HDU：2846-Repository

传送门：http://acm.hdu.edu.cn/showproblem.php?pid=2846
Repository
Time Limit: 2000/1000 MS (Java/Others)
Memory Limit: 65536/65536 K (Java/Others)

Problem Description

When you go shopping, you can search in repository for avalible merchandises by the computers and internet. First you give the search system a name about something, then the system responds with the results. Now you are given a lot merchandise names in repository and some queries, and required to simulate the process.

Input

There is only one case. First there is an integer P (1<=P<=10000)representing the number of the merchanidse names in the repository. The next P lines each contain a string (it’s length isn’t beyond 20,and all the letters are lowercase).Then there is an integer Q(1<=Q<=100000) representing the number of the queries.

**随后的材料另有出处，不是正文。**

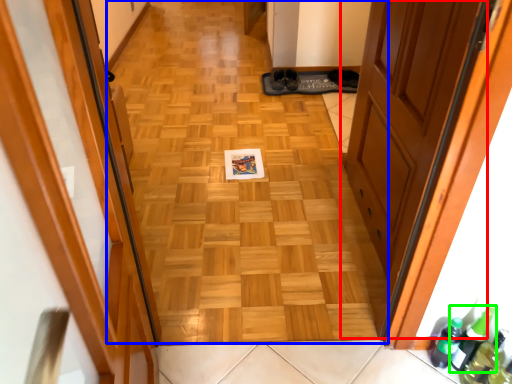 Question: Which object is positioned closest to door (highlighted by a red box)? Select from plain (highlighted by a blue box) and beer bottle (highlighted by a green box).

Choices:
 (A) plain
 (B) beer bottle

Answer: (A)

The next Q lines each contains a string(the same limitation as foregoing descriptions) as the searching condition.

Output

For each query, you just output the number of the merchandises, whose names contain the search string as their substrings.

Sample Input

20
ad
ae
af
ag
ah
ai
aj
ak
al
ads
add
ade
adf
adg
adh
adi
adj
adk
adl
aes
5
b
a
d
ad
s

Sample Output

0
20
11
11
2

---

解题心得：

1. 都知道字典树就是用来查前缀的，但是这个题它询问的字符串在多少个前面给出的字符串中出现过，不仅仅是在前缀中，刚开始使用KMP怼了一波，TLE，然后还是字典树，思想很暴力也很朴实，用给出的串的每一个后缀来建树
   
   • 例如其中一个串是abbbc，那么在建树的时候要将abbbc，bbbc，bbc，bc，c分别插入树中，但是为了防止一个串被重复计算，例如abab，要将字符串插入的时候做好标记，如果是一个串那么就不用重复加了。
2. HDU上提交的时候交C++，G++会MLE，黑人问号。

---

#include<stdio.h>
#include<algorithm>
#include<cstring>
using namespace std;
const int maxn = 1e5+100;
struct trie
{
    int sum,num;
    trie *child[26];
    trie()
    {
        sum = num = 0;
        for(int i=0;i<26;i++)
            child[i] = NULL;
    }
};
trie *newnode,*current;
trie *root = new trie;
char s[30];

void insert_tree(int p,int num)//第num个串从第p个字符开始的后缀建树
{
    int len = strlen(s);
    current = root;
    for(int i=p;i<len;i++)
    {
        int k = s[i] - 'a';
        if(current->child[k] == NULL)
        {
            newnode = new trie;
            newnode->sum = 1;
            newnode->num = num;
            current->child[k] = newnode;
            current = newnode;
        }
        else
        {
            current = current->child[k];
            if(current->num != num)//如果标记相同说明是同一个串分开的，就不用再加了
            {
                current->num = num;
                (current->sum)++;
            }
        }
    }
}

int query()
{
    current = root;
    int len = strlen(s);
    for(int i=0;i<len;i++)
    {
        int k = s[i] - 'a';
        if(current->child[k] == NULL)
            return 0;
        current = current->child[k];
    }
    return current->sum;
}

int main()
{
    int n;
    scanf("%d",&n);
    for(int i=1;i<=n;i++)
    {
        scanf("%s",s);
        int len = strlen(s);
        for(int j=0;j<len;j++)
            insert_tree(j,i);
    }
    scanf("%d",&n);
    while(n--)
    {
        scanf("%s",s);
        int ans = query();
        printf("%d
",ans);
    }
    return 0;
}